Of the 39 times such a combination has happened, fourteen have come in the last ten seasons, or thirty-six percent of the entire total. So you could say this is a product of our times. 30 of the 39 occurrences have happened since 1985. The first time that it ever happened was in 1966 when Rocky Colavito did it. So what we have is a fairly modern phenomenon.

Oh! You are probably wondering who the three players were that did it this year: Curtis Granderson, Adam Dunn and Ike Davis. More about their seasons in a bit. Before we talk more about those three, a little more context needs to be painted.

The common denominator of all these seasons has been strikeouts. The average batted ball finds a hole somewhere and lands safely for a base hit somewhere about 30 percent of the time. We call that BABIP or batting average for balls in play. The less balls you put in play, the lower your batting average is going to be. If you strikeout a lot, you are not putting the ball in play. Those are outs that add nothing to the player or their team. These 39 seasons averaged 143 strikeouts per player. Eight of the 39 seasons were players who led their league in strikeouts that season.

Another commonality these seasons share is walks. The average season of those 39 totals 69 walks. So these players basically had three major outcomes to their seasons. They either struck out (a lot!), walked or homered.

Despite the high walks and the more than 30 homers in these seasons, the average slugging percentage of these 39 seasons was only .470. You would expect someone who hit 30 homers to slug, 500 right? It only happened in six of these seasons.

Okay, back to our trio this season. Between them, Granderson, Davis and Dunn totals a whopping 558 strikeouts. Davis had 141 while Granderson struck out 195 times and Adam Dunn finished with 222, one shy of the major league record.

Again, if we apply our BABIP logic to their strikeouts, if Davis would have put a ball in play instead of those 141 strikeouts, he would have had 42 more hits. Granderson would have had 58 more hits and Dunn would have hit 67 more hits just putting the ball in play. That certainly would have helped their batting averages. Instead, Granderson hit .232, Davis .227 and Adam Dunn hit all of .204.

There are questions that come out of such results. First, where is the dividing line as to the value of these players? With so much emphases on on-base percentage now, batting average is a bit passe. such thinking keeps guys like Pena and Uggla employed. But are such players really that valuable offensively?

For a plate appearance, there seems to be only one event that contributes less to a team's success than a strikeout and that his hitting into a double-play. So the win probability added on a strikeout is in the negative side of the equation. And yet, there always seems to be a place in baseball for lefty relievers and guys who can crush the ball and walk a lot whether or not they can hit otherwise.

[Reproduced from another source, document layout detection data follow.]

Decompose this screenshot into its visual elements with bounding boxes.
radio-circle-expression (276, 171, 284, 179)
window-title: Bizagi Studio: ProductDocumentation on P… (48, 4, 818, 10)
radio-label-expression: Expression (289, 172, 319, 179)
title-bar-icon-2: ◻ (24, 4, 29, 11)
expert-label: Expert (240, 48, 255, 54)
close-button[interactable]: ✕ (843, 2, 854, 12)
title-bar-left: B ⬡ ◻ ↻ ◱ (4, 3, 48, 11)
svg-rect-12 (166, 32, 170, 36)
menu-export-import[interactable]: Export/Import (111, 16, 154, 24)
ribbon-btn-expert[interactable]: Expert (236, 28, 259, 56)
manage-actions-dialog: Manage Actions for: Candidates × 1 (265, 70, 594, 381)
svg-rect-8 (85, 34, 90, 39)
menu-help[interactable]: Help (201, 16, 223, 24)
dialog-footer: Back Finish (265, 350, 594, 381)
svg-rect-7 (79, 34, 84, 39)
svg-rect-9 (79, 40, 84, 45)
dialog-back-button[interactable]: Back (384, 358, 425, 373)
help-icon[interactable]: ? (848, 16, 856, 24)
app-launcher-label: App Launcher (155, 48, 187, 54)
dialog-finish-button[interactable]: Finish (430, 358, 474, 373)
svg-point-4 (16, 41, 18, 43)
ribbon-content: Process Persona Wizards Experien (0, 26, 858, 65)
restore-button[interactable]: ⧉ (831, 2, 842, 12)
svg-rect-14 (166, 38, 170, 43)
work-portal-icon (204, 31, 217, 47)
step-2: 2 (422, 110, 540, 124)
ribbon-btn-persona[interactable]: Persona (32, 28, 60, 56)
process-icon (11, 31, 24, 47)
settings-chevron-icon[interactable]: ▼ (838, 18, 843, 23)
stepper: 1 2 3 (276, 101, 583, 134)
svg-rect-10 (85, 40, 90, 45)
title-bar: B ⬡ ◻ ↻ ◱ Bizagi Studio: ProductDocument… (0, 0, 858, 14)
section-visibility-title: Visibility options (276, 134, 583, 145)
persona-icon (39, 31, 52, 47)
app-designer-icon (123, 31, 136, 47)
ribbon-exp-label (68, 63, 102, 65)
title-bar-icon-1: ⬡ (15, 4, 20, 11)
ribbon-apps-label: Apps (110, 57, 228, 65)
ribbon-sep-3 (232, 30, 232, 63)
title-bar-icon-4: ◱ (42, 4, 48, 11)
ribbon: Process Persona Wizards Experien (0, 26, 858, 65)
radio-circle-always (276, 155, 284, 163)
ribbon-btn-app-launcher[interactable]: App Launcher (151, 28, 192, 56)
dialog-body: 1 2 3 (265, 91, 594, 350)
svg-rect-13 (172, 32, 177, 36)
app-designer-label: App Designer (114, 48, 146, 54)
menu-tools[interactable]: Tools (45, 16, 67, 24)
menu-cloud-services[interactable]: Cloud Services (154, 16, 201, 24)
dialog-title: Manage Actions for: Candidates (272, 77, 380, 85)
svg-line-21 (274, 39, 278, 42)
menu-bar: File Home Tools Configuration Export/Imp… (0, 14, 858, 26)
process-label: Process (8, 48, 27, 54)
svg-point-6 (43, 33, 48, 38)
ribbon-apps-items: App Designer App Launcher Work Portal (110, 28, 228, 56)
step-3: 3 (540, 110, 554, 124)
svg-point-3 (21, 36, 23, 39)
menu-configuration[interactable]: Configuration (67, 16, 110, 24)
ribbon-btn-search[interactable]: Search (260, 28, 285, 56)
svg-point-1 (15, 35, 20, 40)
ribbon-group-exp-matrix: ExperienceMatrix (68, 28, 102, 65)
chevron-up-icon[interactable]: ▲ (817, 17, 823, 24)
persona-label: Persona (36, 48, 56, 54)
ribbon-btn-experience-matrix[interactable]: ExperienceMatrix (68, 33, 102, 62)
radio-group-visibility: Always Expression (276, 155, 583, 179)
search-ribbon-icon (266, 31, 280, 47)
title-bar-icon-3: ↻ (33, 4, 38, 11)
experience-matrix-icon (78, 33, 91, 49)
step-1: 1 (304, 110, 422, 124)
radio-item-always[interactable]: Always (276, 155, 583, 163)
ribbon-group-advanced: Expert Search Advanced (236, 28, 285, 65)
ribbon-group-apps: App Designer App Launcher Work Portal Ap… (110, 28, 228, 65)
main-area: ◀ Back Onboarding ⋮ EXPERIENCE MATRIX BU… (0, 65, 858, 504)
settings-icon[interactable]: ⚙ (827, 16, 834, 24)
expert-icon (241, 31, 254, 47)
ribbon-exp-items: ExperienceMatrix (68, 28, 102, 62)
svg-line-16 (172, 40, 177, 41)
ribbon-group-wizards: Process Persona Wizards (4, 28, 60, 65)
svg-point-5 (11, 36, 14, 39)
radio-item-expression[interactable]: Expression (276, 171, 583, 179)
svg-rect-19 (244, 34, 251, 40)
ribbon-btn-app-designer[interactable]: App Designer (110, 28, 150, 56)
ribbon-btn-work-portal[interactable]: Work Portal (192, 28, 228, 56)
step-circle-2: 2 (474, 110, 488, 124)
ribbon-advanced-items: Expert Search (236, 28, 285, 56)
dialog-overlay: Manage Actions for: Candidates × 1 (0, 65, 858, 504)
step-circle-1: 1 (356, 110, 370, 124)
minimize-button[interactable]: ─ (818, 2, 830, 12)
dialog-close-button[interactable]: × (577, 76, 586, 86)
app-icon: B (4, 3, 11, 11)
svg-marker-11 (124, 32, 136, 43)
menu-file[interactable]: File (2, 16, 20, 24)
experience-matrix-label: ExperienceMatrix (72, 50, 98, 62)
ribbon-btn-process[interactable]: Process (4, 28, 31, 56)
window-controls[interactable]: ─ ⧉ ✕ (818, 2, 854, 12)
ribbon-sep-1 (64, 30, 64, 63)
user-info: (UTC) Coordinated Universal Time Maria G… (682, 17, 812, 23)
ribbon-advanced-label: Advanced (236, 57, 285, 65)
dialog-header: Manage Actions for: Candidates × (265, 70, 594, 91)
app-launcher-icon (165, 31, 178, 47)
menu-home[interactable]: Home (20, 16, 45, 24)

And it is hard to fathom a season like Adam Dunn's from a pitcher's point of view. Why would you ever walk the guy? Adam Dunn walked 105 times! The guy is large. Very large. As such, he has one of the largest strike zones in baseball. Yes, he is selective at the plate and that is to his credit. But why would you walk him?

If you turn those 105 plate appearances into 105 at bats instead, Dunn is only going to have a two in ten chance of getting a hit and of those two hits, there is less than a one in ten chance of him hitting a homer. There is a three and a half out of ten possibility he is going to strike out and an eight of ten chance he is going to make an out. If you were a pitcher, wouldn't you like those odds? So the walks are something that is hard to understand.

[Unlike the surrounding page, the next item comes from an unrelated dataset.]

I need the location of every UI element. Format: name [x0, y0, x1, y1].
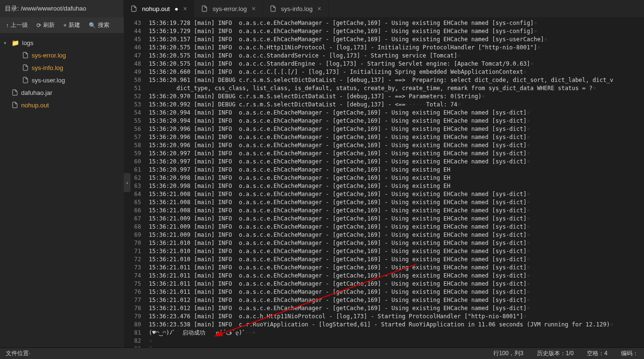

Three players batted under .240 and hit more than thirty homers this season. Again, let it sink in that this has only happened 39 total times in baseball history. Leave it to others to figure out the value added by such seasons. There is not enough smarts in this chair to figure something like that out. But the feat is still astounding. More astounding still? Two of those players did it with more than 40 homers. THAT has only been done five times in MLB history and two of them came this season. And one player, Adam Dunn, has three of those five seasons.